Photo credit Bruce Bennett
Thousands of people attend performances by the Houston Symphony each year, but not everyone has the chance to go backstage, attend a dress rehearsal and hear stories and history straight from musicians and those on the “inside.” Ginny Garrett, lead instructor for “Celebrating 100 Years with the Houston Symphony,” gave us a little bit of the scoop on this course and what the Houston Symphony is up to during this exciting centennial year.
How did you first get connected to the Houston Symphony?
In high school, I used to sneak into Saturday morning Houston Symphony rehearsals with other student musicians after our Houston Youth Symphony practices ended. But officially, my first connection was when I played my first concert with the Houston Symphony in November of 1959 under the baton of Leopold Stokowski.
I am now a volunteer archivist and served as a contributing author for the new book about the Houston Symphony called “Fine Tuning: Celebrating a Century of Music.”
What do you think surprises people the most after meeting a member of the symphony or taking a backstage tour?
People are often surprised to discover the multi-dimensional personality of individual musicians. Someone who is known exclusively as a flutist or violinist emerges as someone with hobbies and families and shared interests. I’ve also noticed that when people have the chance to go backstage for a tour (as we will in this course), one of the “wow” moments is standing on the stage proscenium and looking out at the three levels of red seats – seeing the view from the orchestra's vantage point.
What are some special highlights about the Houston Symphony right now?

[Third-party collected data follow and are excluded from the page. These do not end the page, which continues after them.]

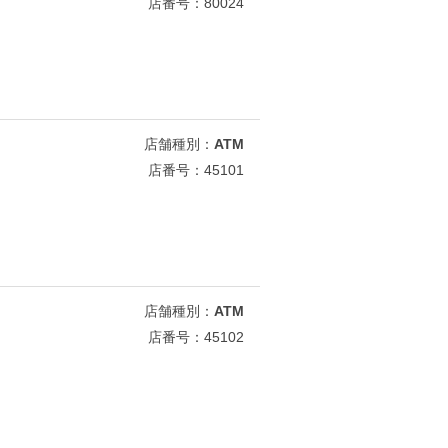
店番号：80024
店舗種別：
ATM
店番号：45101
店舗種別：
ATM
店番号：45102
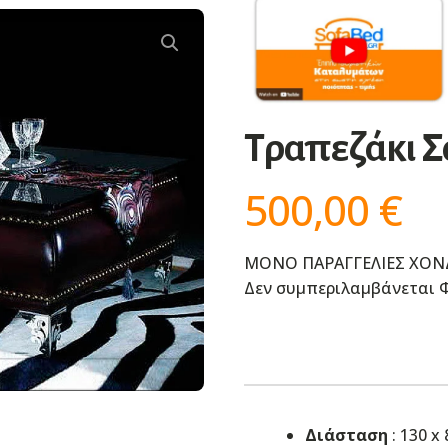
Τραπεζάκι Σ
500,00
€
ΜΟΝΟ ΠΑΡΑΓΓΕΛΙΕΣ ΧΟΝ
Δεν συμπεριλαμβάνεται Φ
Διάσταση
: 130 x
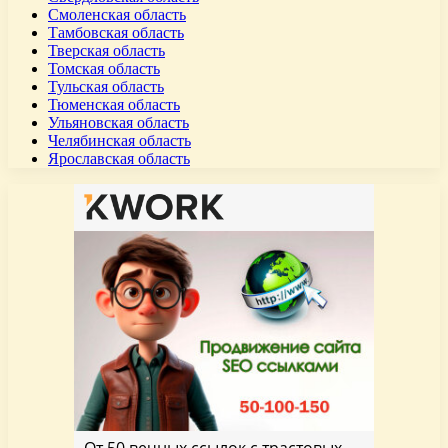
Смоленская область
Тамбовская область
Тверская область
Томская область
Тульская область
Тюменская область
Ульяновская область
Челябинская область
Ярославская область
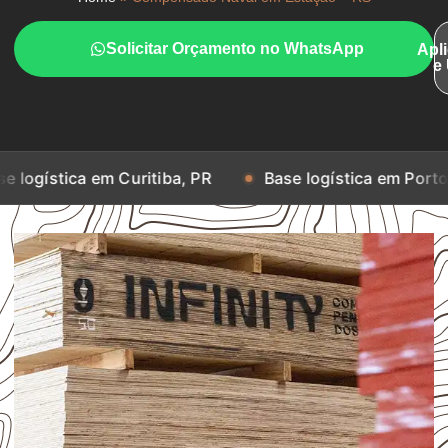
Solicitar Orçamento no WhatsApp
Apl
e
 em Curitiba, PR
Base logística em Porto Alegre, RS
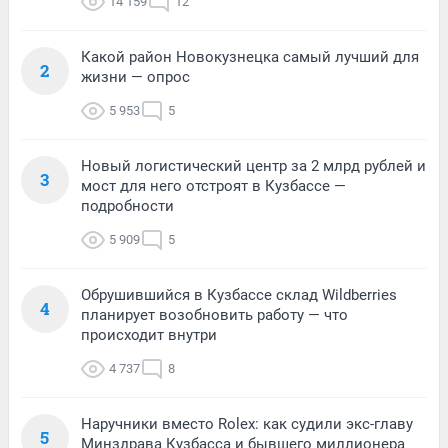
14 159
12
Какой район Новокузнецка самый лучший для
2
жизни — опрос
5 953
5
Новый логистический центр за 2 млрд рублей и
3
мост для него отстроят в Кузбассе —
подробности
5 909
5
Обрушившийся в Кузбассе склад Wildberries
4
планирует возобновить работу — что
происходит внутри
4 737
8
Наручники вместо Rolex: как судили экс-главу
5
Минздрава Кузбасса и бывшего миллионера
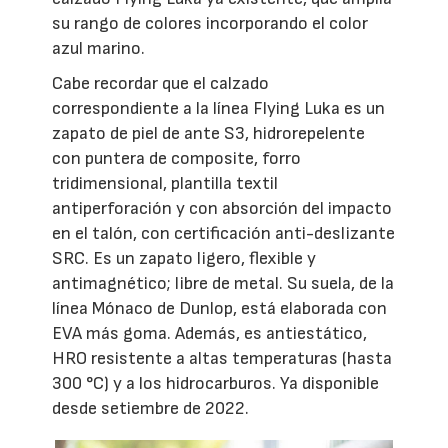
su rango de colores incorporando el color
azul marino.
Cabe recordar que el calzado
correspondiente a la línea Flying Luka es un
zapato de piel de ante S3, hidrorepelente
con puntera de composite, forro
tridimensional, plantilla textil
antiperforación y con absorción del impacto
en el talón, con certificación anti-deslizante
SRC. Es un zapato ligero, flexible y
antimagnético; libre de metal. Su suela, de la
línea Mónaco de Dunlop, está elaborada con
EVA más goma. Además, es antiestático,
HRO resistente a altas temperaturas (hasta
300 °C) y a los hidrocarburos. Ya disponible
desde setiembre de 2022.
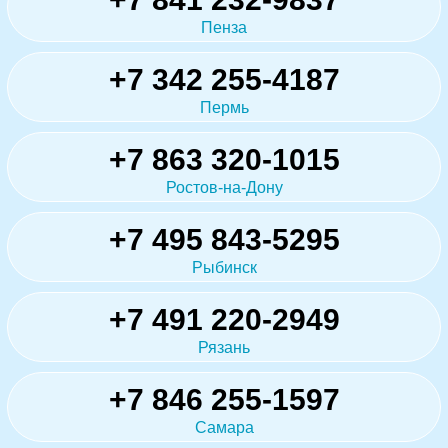
Пенза
+7 342 255-4187
Пермь
+7 863 320-1015
Ростов-на-Дону
+7 495 843-5295
Рыбинск
+7 491 220-2949
Рязань
+7 846 255-1597
Самара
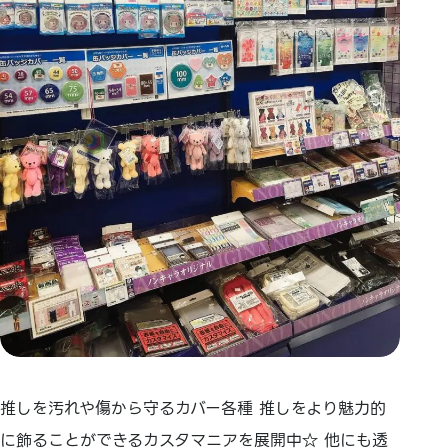
推しを汚れや傷から守るカバー各種 推しをより魅力的
に飾ることができるカスタマニアを展開中☆ 他にも透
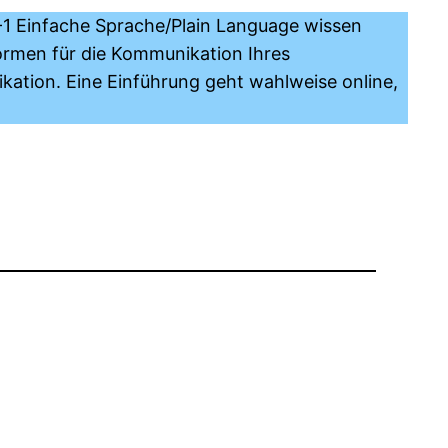
1 Einfache Sprache/Plain Language wissen
ormen für die Kommunikation Ihres
ation. Eine Einführung geht wahlweise online,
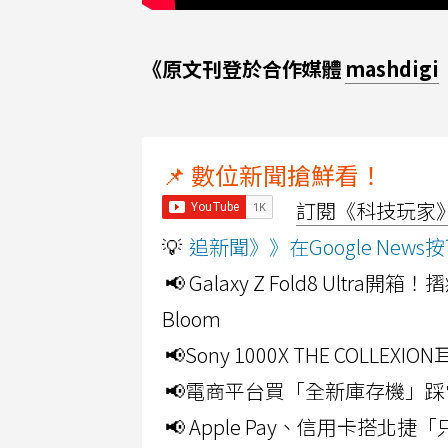
《原文刊登於合作媒體
mashdigi
📌 數位新聞搶鮮看！
訂閱《科技玩家》Y
💡
追新聞》》在Google Ne
📢 Galaxy Z Fold8 Ultr
Bloom
📢Sony 1000X THE CO
📢電商平台買「全新庫存機」踩
📢 Apple Pay、信用卡搭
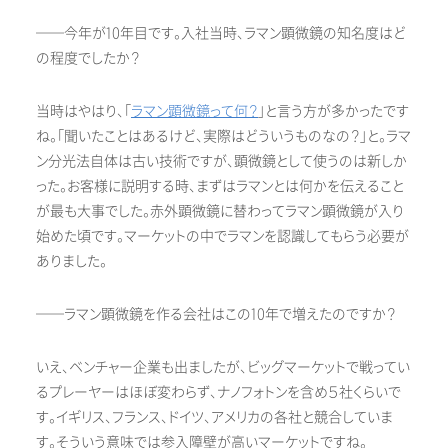
──今年が10年目です。入社当時、ラマン顕微鏡の知名度はど
の程度でしたか？
当時はやはり、「
ラマン顕微鏡って何？
」と言う方が多かったです
ね。「聞いたことはあるけど、実際はどういうものなの？」と。ラマ
ン分光法自体は古い技術ですが、顕微鏡として使うのは新しか
った。お客様に説明する時、まずはラマンとは何かを伝えること
が最も大事でした。赤外顕微鏡に替わってラマン顕微鏡が入り
始めた頃です。マーケットの中でラマンを認識してもらう必要が
ありました。
──ラマン顕微鏡を作る会社はこの10年で増えたのですか？
いえ、ベンチャー企業も出ましたが、ビッグマーケットで戦ってい
るプレーヤーはほぼ変わらず、ナノフォトンを含め５社くらいで
す。イギリス、フランス、ドイツ、アメリカの各社と競合していま
す。そういう意味では参入障壁が高いマーケットですね。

The 13-14 season is extraordinary with all the unique centennial events going on. So far we have held the 100th Birthday Concert at Miller, then the Day of Music at Jones Hall and look forward to a glamorous Opening Night, a once in a century Centennial Ball, a commemorative commission, a lineup of classical music guest artist stars and former music directors who are household names, and the rare excitement of introducing an outstanding 21st century talent to the Houston podium – Maestro Andres Orozco-Estrada.

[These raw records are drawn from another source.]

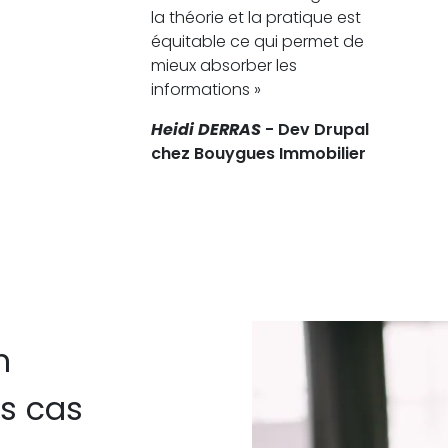
la théorie et la pratique est
équitable ce qui permet de
mieux absorber les
informations »
Heidi DERRAS
- Dev Drupal
chez Bouygues Immobilier
n
s cas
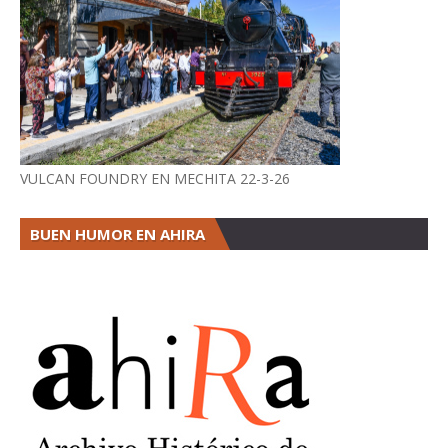
VULCAN FOUNDRY EN MECHITA 22-3-26
BUEN HUMOR EN AHIRA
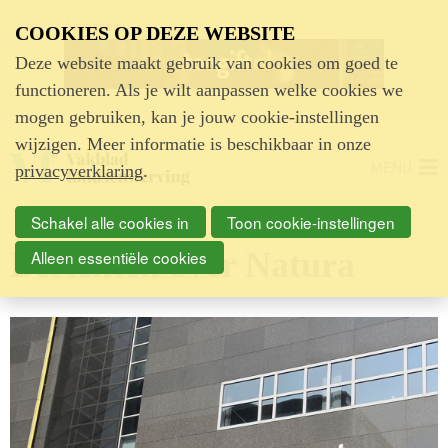
Advertentie
COOKIES OP DEZE WEBSITE
Deze website maakt gebruik van cookies om goed te
functioneren. Als je wilt aanpassen welke cookies we
mogen gebruiken, kan je jouw cookie-instellingen
wijzigen. Meer informatie is beschikbaar in onze
MENU
privacyverklaring
.
Schakel alle cookies in
Toon cookie-instellingen
Berichten over Natura
Alleen essentiële cookies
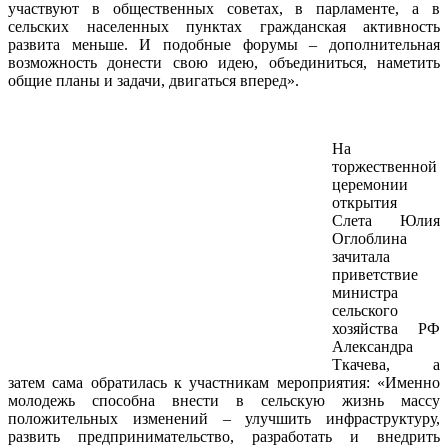
участвуют в общественных советах, в парламенте, а в
сельских населенных пунктах гражданская активность
развита меньше. И подобные форумы – дополнительная
возможность донести свою идею, объединиться, наметить
общие планы и задачи, двигаться вперед».
На
торжественной
церемонии
открытия
Слета Юлия
Оглоблина
зачитала
приветствие
министра
сельского
хозяйства РФ
Александра
Ткачева, а
затем сама обратилась к участникам мероприятия: «Именно
молодежь способна внести в сельскую жизнь массу
положительных изменений – улучшить инфраструктуру,
развить предпринимательство, разработать и внедрить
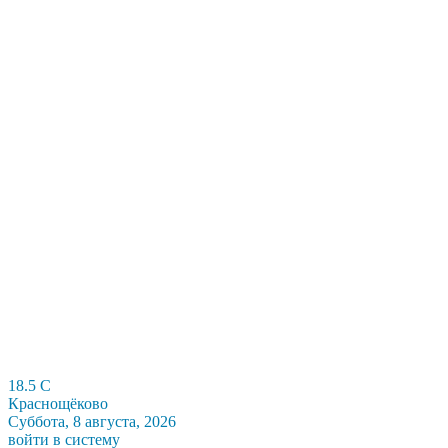
18.5
C
Краснощёково
Суббота, 8 августа, 2026
войти в систему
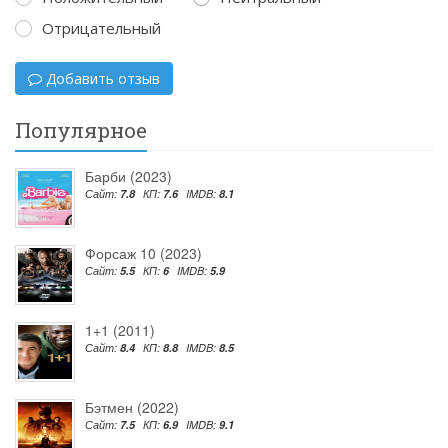
Отрицательный
Добавить отзыв
Популярное
Барби (2023)
Сайт:
7.8
КП:
7.6
IMDB:
8.1
Форсаж 10 (2023)
Сайт:
5.5
КП:
6
IMDB:
5.9
1+1 (2011)
Сайт:
8.4
КП:
8.8
IMDB:
8.5
Бэтмен (2022)
Сайт:
7.5
КП:
6.9
IMDB:
9.1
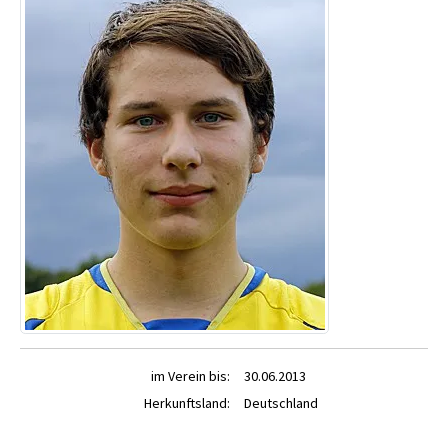
im Verein bis:
30.06.2013
Herkunftsland:
Deutschland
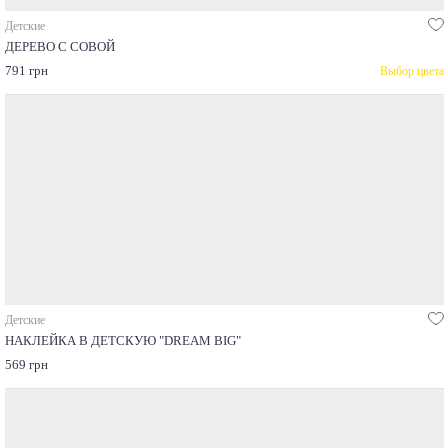
Детские
ДЕРЕВО С СОВОЙ
791 грн
Выбор цвета
Детские
НАКЛЕЙКА В ДЕТСКУЮ "DREAM BIG"
569 грн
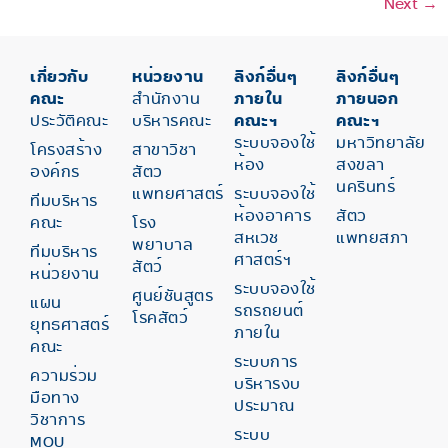
Next
→
เกี่ยวกับ
หน่วยงาน
ลิงก์อื่นๆ
ลิงก์อื่นๆ
คณะ
สำนักงาน
ภายใน
ภายนอก
ประวัติคณะ
บริหารคณะ
คณะฯ
คณะฯ
ระบบจองใช้
มหาวิทยาลัย
โครงสร้าง
สาขาวิชา
ห้อง
สงขลา
องค์กร
สัตว
นครินทร์
แพทยศาสตร์
ระบบจองใช้
ทีมบริหาร
ห้องอาคาร
สัตว
คณะ
โรง
สหเวช
แพทยสภา
พยาบาล
ทีมบริหาร
ศาสตร์ฯ
สัตว์
หน่วยงาน
ระบบจองใช้
ศูนย์ชันสูตร
แผน
รถรถยนต์
โรคสัตว์
ยุทธศาสตร์
ภายใน
คณะ
ระบบการ
ความร่วม
บริหารงบ
มือทาง
ประมาณ
วิชาการ
ระบบ
MOU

What are you most looking forward to about the course?
I can’t wait to meet motivated people who are interested in finding a deeper and more varied understanding of the Houston Symphony. I hope to foster that interest by sharing my stories and those of the guest speakers who each bring a different perspective of the orchestra. My goal is to enrich the concert-going experience in a special way. We’re going to have fun while learning – a pretty great combination.